Marijuana Testing New Employees

Minnesota became the 23rd state to legalize recreational marijuana on August 1, 2023. While legalization has received considerable publicity, an aspect that flew under the radar was the impact on employee drug testing. Here’s what you as a business owner need to know when hiring and testing applicants.

As of August 1, Minnesota employers may not:

  • Refuse to hire a job applicant based on an applicant’s use of cannabis products while off the employer’s premises during nonworking hours;
  • Request or require a job applicant to undergo testing solely for the purpose of determining the presence or absence thereof as a condition of employment;
  • Refuse to hire a job applicant solely based on a positive result for cannabis (unless required by state or federal law—for example, safety-sensitive positions);
  • Request or require a job applicant to undergo cannabis testing on an arbitrary or capricious basis; and
  • Withdraw an offer to a job applicant whose offer was contingent on passing a cannabis test, without a verification of a 2nd positive result from a confirmatory test (only for applicants of certain positions).

Employers may:

  • Request a cannabis test only after the employer has provided an appropriate form detailing the cannabis testing policy;
  • Request or require cannabis testing for a job applicant in the following instances:
    • After an employer presents the employee or job applicant with a form detailing the cannabis testing policy—as with drug and alcohol testing policy requirements;
  • If the employee or job applicant is or will be working in one of the positions specified by statute (including but not limited to safety-sensitive positions, peace officer positions, and several others); and
  • If an employer has reasonable suspicion that the employee is under the influence of drugs or alcohol, violated the employer’s written work rules prohibiting such use, sustained a personal injury or has caused another employee to sustain a personal injury; or caused a work-related accident or was operating or helping to operate machinery, equipment, or vehicles involved in a work-related accident.

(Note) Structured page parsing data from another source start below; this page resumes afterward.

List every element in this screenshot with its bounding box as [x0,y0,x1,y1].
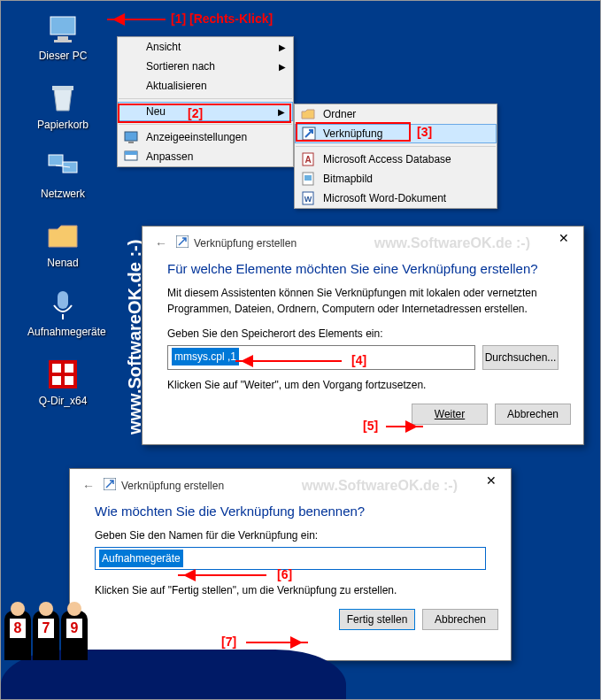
highlight-box-2 [118,104,291,123]
context-menu-neu: Ordner Verknüpfung A Microsoft Access Da… [294,104,497,209]
desktop-icon-qdir[interactable]: Q-Dir_x64 [27,357,98,407]
svg-rect-2 [54,40,72,42]
desktop-label: Papierkorb [27,119,98,131]
svg-rect-13 [65,376,73,385]
svg-rect-17 [125,151,137,155]
annotation-4: [4] [351,353,366,367]
shortcut-badge-icon [104,478,116,493]
dialog-title: Wie möchten Sie die Verknüpfung benennen… [70,496,511,527]
annotation-6: [6] [277,567,292,581]
chevron-right-icon: ▶ [279,42,286,52]
menu-item-bitmap[interactable]: Bitmapbild [295,169,497,188]
finish-button[interactable]: Fertig stellen [339,609,415,630]
microphone-icon [45,288,81,323]
judge-figure: 9 [61,611,88,660]
svg-text:A: A [304,155,311,165]
svg-rect-15 [128,142,134,143]
highlight-box-3 [296,122,411,142]
dialog-title: Für welche Elemente möchten Sie eine Ver… [143,254,583,285]
context-menu-desktop: Ansicht▶ Sortieren nach▶ Aktualisieren N… [117,36,294,167]
desktop-label: Q-Dir_x64 [27,395,98,407]
annotation-1: [1] [Rechts-Klick] [171,12,273,26]
svg-rect-12 [52,376,61,385]
back-icon[interactable]: ← [155,236,167,250]
svg-rect-10 [52,364,61,373]
dialog-description: Mit diesem Assistenten können Sie Verknü… [167,285,559,317]
desktop-icon-pc[interactable]: Dieser PC [27,12,98,62]
dialog-create-shortcut-2: ✕ ← Verknüpfung erstellen www.SoftwareOK… [69,468,512,661]
menu-item-sortieren[interactable]: Sortieren nach▶ [118,57,293,76]
dialog-header-text: Verknüpfung erstellen [121,480,224,492]
score-card: 8 [9,618,27,639]
menu-item-aktualisieren[interactable]: Aktualisieren [118,76,293,96]
svg-rect-7 [58,291,68,309]
svg-text:W: W [304,195,312,204]
annotation-5: [5] [363,419,378,433]
computer-icon [45,12,81,47]
back-icon[interactable]: ← [82,479,95,493]
desktop-icon-recycle[interactable]: Papierkorb [27,81,98,131]
network-icon [45,150,81,185]
qdir-icon [45,357,81,392]
folder-icon [300,106,316,122]
location-input[interactable]: mmsys.cpl ,1 [167,345,475,370]
menu-separator [119,98,292,99]
menu-item-ansicht[interactable]: Ansicht▶ [118,37,293,57]
personalize-icon [123,149,139,165]
menu-item-anzeige[interactable]: Anzeigeeinstellungen [118,127,293,147]
desktop-icon-user[interactable]: Nenad [27,219,98,269]
desktop-label: Aufnahmegeräte [27,326,98,338]
input-label: Geben Sie den Speicherort des Elements e… [167,326,559,342]
dialog-create-shortcut-1: ✕ ← Verknüpfung erstellen www.SoftwareOK… [142,226,584,445]
dialog-hint: Klicken Sie auf "Fertig stellen", um die… [95,582,486,598]
arrow-7 [246,642,308,643]
dialog-header-text: Verknüpfung erstellen [194,237,297,250]
menu-item-anpassen[interactable]: Anpassen [118,147,293,166]
score-card: 9 [65,618,83,639]
judge-figure: 7 [33,611,59,660]
folder-icon [45,219,81,254]
annotation-2: [2] [188,106,203,120]
annotation-7: [7] [221,635,236,649]
annotation-3: [3] [417,125,432,139]
svg-rect-1 [58,36,68,40]
svg-rect-3 [52,86,73,90]
menu-separator [296,146,496,147]
svg-rect-14 [125,132,137,141]
menu-item-ordner[interactable]: Ordner [295,104,497,124]
bitmap-icon [300,171,316,187]
access-icon: A [300,151,316,167]
watermark-text: www.SoftwareOK.de :-) [302,478,458,494]
recycle-icon [45,81,81,116]
arrow-4 [235,360,342,362]
word-icon: W [300,190,316,206]
menu-item-word[interactable]: W Microsoft Word-Dokument [295,188,497,208]
judges-panel: 8 7 9 [4,611,88,660]
shortcut-badge-icon [176,235,189,250]
svg-rect-0 [50,17,75,35]
chevron-right-icon: ▶ [279,62,286,72]
input-label: Geben Sie den Namen für die Verknüpfung … [95,527,486,543]
svg-rect-11 [65,364,73,373]
desktop-icon-aufnahme[interactable]: Aufnahmegeräte [27,288,98,338]
menu-item-access[interactable]: A Microsoft Access Database [295,150,497,169]
arrow-5 [386,426,423,427]
arrow-6 [178,574,266,576]
dialog-hint: Klicken Sie auf "Weiter", um den Vorgang… [167,377,559,393]
desktop-label: Dieser PC [27,50,98,62]
watermark-text: www.SoftwareOK.de :-) [374,235,530,251]
desktop-label: Netzwerk [27,188,98,200]
menu-separator [119,124,292,125]
browse-button[interactable]: Durchsuchen... [482,345,559,370]
close-button[interactable]: ✕ [544,227,583,251]
close-button[interactable]: ✕ [472,469,511,494]
svg-rect-22 [304,175,312,181]
desktop-label: Nenad [27,257,98,269]
cancel-button[interactable]: Abbrechen [422,609,498,630]
desktop-icon-network[interactable]: Netzwerk [27,150,98,200]
judge-figure: 8 [4,611,31,660]
cancel-button[interactable]: Abbrechen [495,404,571,425]
display-settings-icon [123,129,139,145]
score-card: 7 [37,618,55,639]
arrow-1 [107,19,166,20]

Cannabis testing should be completed at a National Institute on Drug Abuse certified testing laboratory. Employers cannot conduct cannabis testing of their own employees or job applicants at a laboratory owned and operated by the employer.

What to do?

Update your written drug and alcohol testing policy by explicitly including cannabis in your drug and alcohol testing policy.

Prepare a form detailing cannabis testing to share with job applicants and employees.